These rivers and their watersheds encompass the Nantahala National Forest and the two most visited units of the national park system, the Great Smoky Mountains National Park and the Blue Ridge Parkway. All of these rivers have offer fishing, canoeing and kayaking, tubing, and a host of recreational opportunities. Check the county travel and tourism websites for particulars in each county.
The Oconaluftee, considered “sacred waters” by the Cherokee, and known as the “Luftee,” is a beautiful, freestone river that drops 2,000 feet over 10 miles and flows through Cherokee before joining the Little Tennessee on the way to Lake Fontana. Wading, tubing and canoeing are all popular here. However, the Luftee is most famous for its abundant healthy rainbow, brook and brown Trout.

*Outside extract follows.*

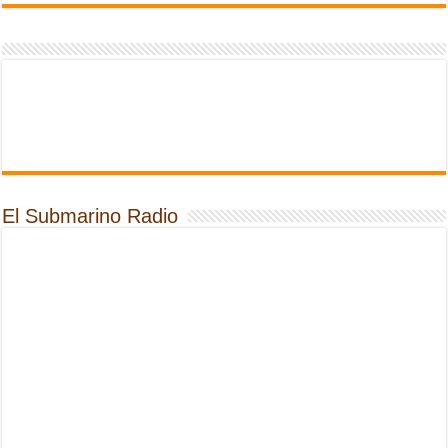
El Submarino Radio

The Little Tennessee and its immediate watershed comprise one of the richest archaeological areas in the Southeastern US. Known to the avid fisherman for its small mouth bass, this river is a popular spot for canoeing, fishing and floating. Travelers and locals alike enjoy the town of Franklin’s Little Tennessee Greenway as it winds along the river.

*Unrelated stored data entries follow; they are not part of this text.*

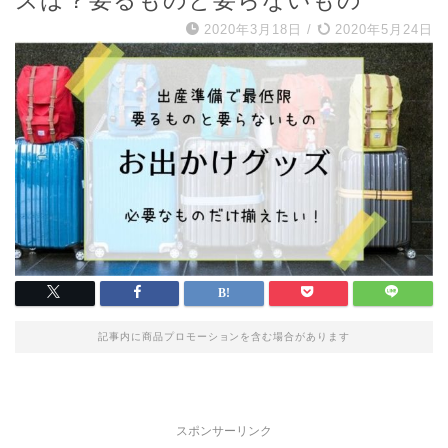
ズは？要るものと要らないもの
2020年3月18日
/
2020年5月24日
記事内に商品プロモーションを含む場合があります
スポンサーリンク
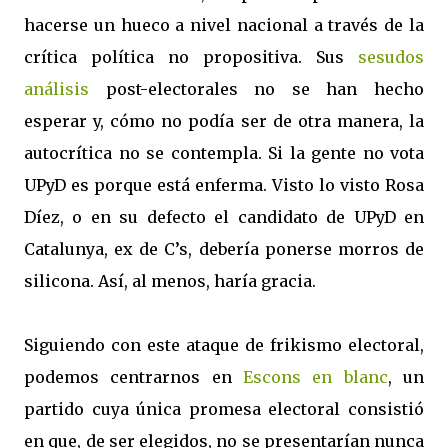
hacerse un hueco a nivel nacional a través de la
crítica política no propositiva. Sus
sesudos
análisis
post-electorales no se han hecho
esperar y, cómo no podía ser de otra manera, la
autocrítica no se contempla. Si la gente no vota
UPyD es porque está enferma. Visto lo visto Rosa
Díez, o en su defecto el candidato de UPyD en
Catalunya, ex de C’s, debería ponerse morros de
silicona. Así, al menos, haría gracia.
Siguiendo con este ataque de frikismo electoral,
podemos centrarnos en
Escons en blanc
, un
partido cuya única promesa electoral consistió
en que, de ser elegidos, no se presentarían nunca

The Nantahala offers river rafting and kayaking through family-friendly rapids and is a popular spot for the amateur as well as the Olympic paddler. It features eight miles of Class II rapids before splashing through the exciting Class III whitewater of Nantahala Falls. It is also recognized as one of the area’s premier trout streams. So good in fact, that Trout Unlimited included it on their list of the Top 100 Trout Streams in the U.S.

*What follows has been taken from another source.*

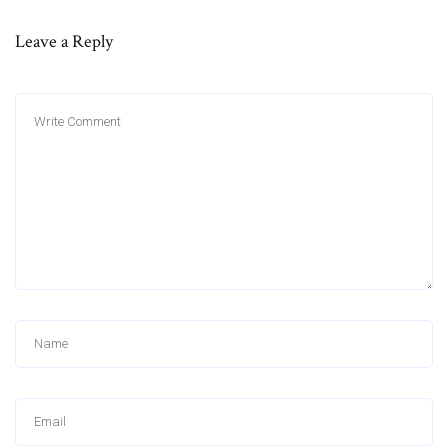
Leave a Reply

The Tuckasegee, known as the “Tuck,” originates In Jackson County and runs through Cullowhee, Sylva, Dillsboro and Bryson City on its way to Fontana Lake. A float trip on the Tuck is an exhilarating way to experience fly fishing in the southern Appalachians, and the river is so popular for fishing the Jackson County Chamber of Commerce has produced its own WNC Fly Fishing Trail map for the Tuck. The river has areas that are as wide as many western rivers, offering plenty of room for back casting. The Tuck is also a popular river for tubing, floating and canoeing.